Let $R$ be a Noetherian ring. How can one prove that the ring of the formal power series $R[[x]]$ is again a Noetherian ring?
It is well-known that the ring of polynomials $R[x]$ is Noetherian. I try imitating the standard proof of the fact by replacing "leading coefficients" by "lowest coefficients", but it does not work.
Step 1: Let $f\in R[[x]]$ such that the constant term of $f$ is a unit. Then $f$ is a unit. It's an easy exercise to construct $f^{-1}$ term-by-term.
Step 2: Show that if $I$ is an ideal, the set of coefficients of lowest nonzero terms of elements of $I$ is an ideal of $R$.
Step 3: Consider an ascending chain of ideal. $I_1\subset I_2\subset\ldots$, and let $J_1\subset J_2\subset\ldots$ be the corresponding chain of ideals in $R$, where $J_i$ is the ideal of coefficients of lowest nonzero terms of elements of $I_i$.
Step 4: $J_1\subset J_2\subset\ldots$ can only be strict inclusion at finitely many places. The only other way to have strict inclusion in $I_1\subset I_2\subset\ldots$ is via the lowest degree in $x$ of nonzero terms, which can only decrease finitely many times.
Hilbert's basis theorem can be adapted for formal power series. I found a .pdf on the internet that describes the process well, if you look at section 8.2.3: here.
Basically, you simply replace the degree of the polynomial with the lowest degree in the power series.
If $f\in R[[x]]$, we write $o(f)$ for the degree of the first nonzero term of $f$ and $c(f)$ for the first nonzero coefficient of $f$. Let $I\subseteq R[[x]]$ be an ideal and let $$I_n=\{c(f):f\in I, o(f)=n\}\cup\{0\}.$$ Then each $I_n$ is an ideal in $R$ and $$I_0\subseteq I_1\subseteq I_2\subseteq\dots.$$ Since $R$ is Noetherian, there is some $N$ such that $I_n=I_N$ for all $n\geq N$. Also, each $I_n$ is finitely generated. So we can pick finitely many elements $a_1,\dots,a_m\in I$ which witness finite generating sets of $I_n$ for each $n\leq N$. Let $J$ be the ideal generated by $a_1,\dots,a_m$. Then for any $f\in I$, there exists $g\in J$ such that $o(f)=o(g)$ and $c(f)=c(g)$ (if $o(f)\leq N$ this is by definition of $J$, and if $o(f)>N$ this follows from the case $o(f)=N$ by multiplying by $x^{o(f)-N}$ since $I_{o(f)}=I_N$).
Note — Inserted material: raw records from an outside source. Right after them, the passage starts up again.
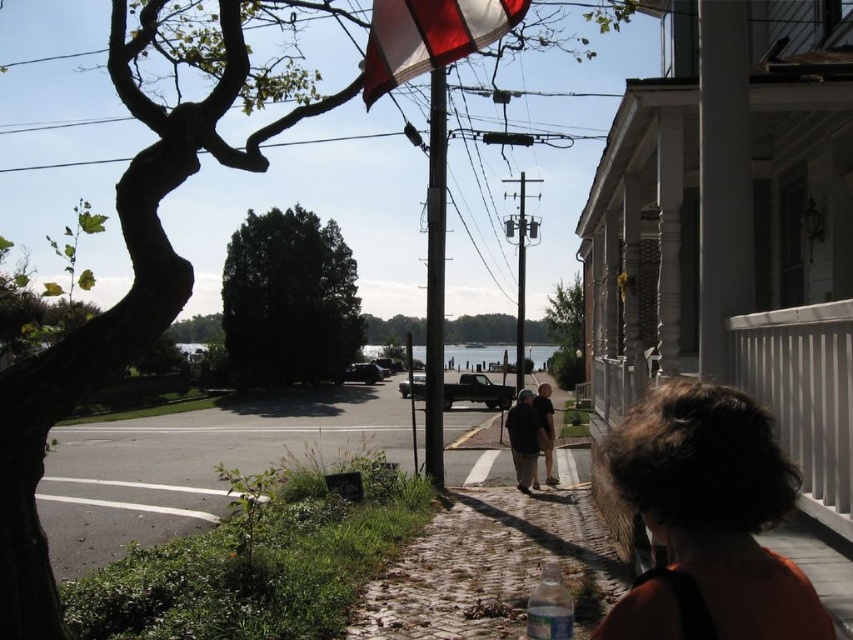 Question: Is red fabric flag at upper center bigger than dark brown leather shoes at center?

Choices:
 (A) yes
 (B) no

Answer: (A)

Question: Is red fabric flag at upper center closer to the viewer compared to dark brown leather shoes at center?

Choices:
 (A) no
 (B) yes

Answer: (B)

Question: Among these objects, which one is nearest to the camera?

Choices:
 (A) dark brown leather shoes at center
 (B) dark brown hair at lower right

Answer: (B)

Question: Which point appears farthest from the camera in this image?

Choices:
 (A) (769, 556)
 (B) (541, 385)

Answer: (B)

Question: Which object appears farthest from the camera in this image?

Choices:
 (A) red fabric flag at upper center
 (B) dark brown leather shoes at center

Answer: (B)

Question: Does dark brown hair at lower right appear over red fabric flag at upper center?

Choices:
 (A) no
 (B) yes

Answer: (A) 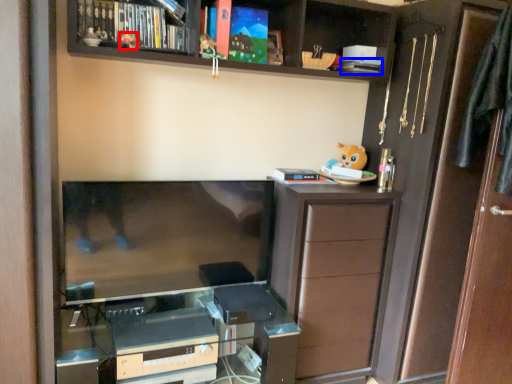 Question: Among these objects, which one is farthest to the camera, toy (highlighted by a red box) or book (highlighted by a blue box)?

Choices:
 (A) toy
 (B) book

Answer: (B) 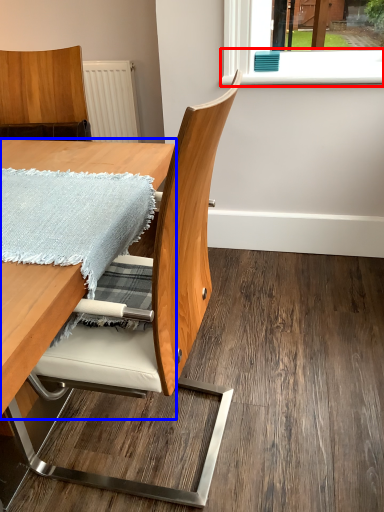 Question: Which point is further to the camera, window sill (highlighted by a red box) or table (highlighted by a blue box)?

Choices:
 (A) window sill
 (B) table

Answer: (A)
In other words, we can match the first nonzero term of any element of $I$ with an element of $J$.
We now iterate this to realize an entire element of $I$ as an element of $J$. We start with $f=f_0\in I$ and pick $g_0\in J$ such that $o(g_0)=o(f_0)$ and $c(g_0)=c(f_0)$. Now let $f_1=f_0-g_0$; by our choice of $g_0$ we have $o(f_1)>o(f_0)$. Choose $g_1$ such that $o(g_1)=o(f_1)$ and $c(g_1)=c(f_1)$, and let $f_2=f_1-g_1$. Repeating this process, we get a sequence of elements $f_n\in I$ and $g_n\in J$ with $f_{n+1}=f_n-g_n$ and $o(f_n)=o(g_n)\geq n$ for each $n$. In particular, this implies $f_n\to 0$ in the $x$-adic topology so $\sum_n g_n$ converges to $f$. Moreover, if we write $g_n=\sum b_{in} a_i$, each coefficient $b_{in}$ is divisible by $x^{n-N}$ since $o(a_i)\leq N$ for each $i$ and $o(g_n)\geq n$. It follows that $\sum_n b_{in}$ converges for each $i$ and we can write $f=\sum g_n=\sum_i(\sum_n b_{in})a_i$. Thus $f\in J$. Since $f\in I$ was arbitrary, this means $I=J$ so $I$ is finitely generated.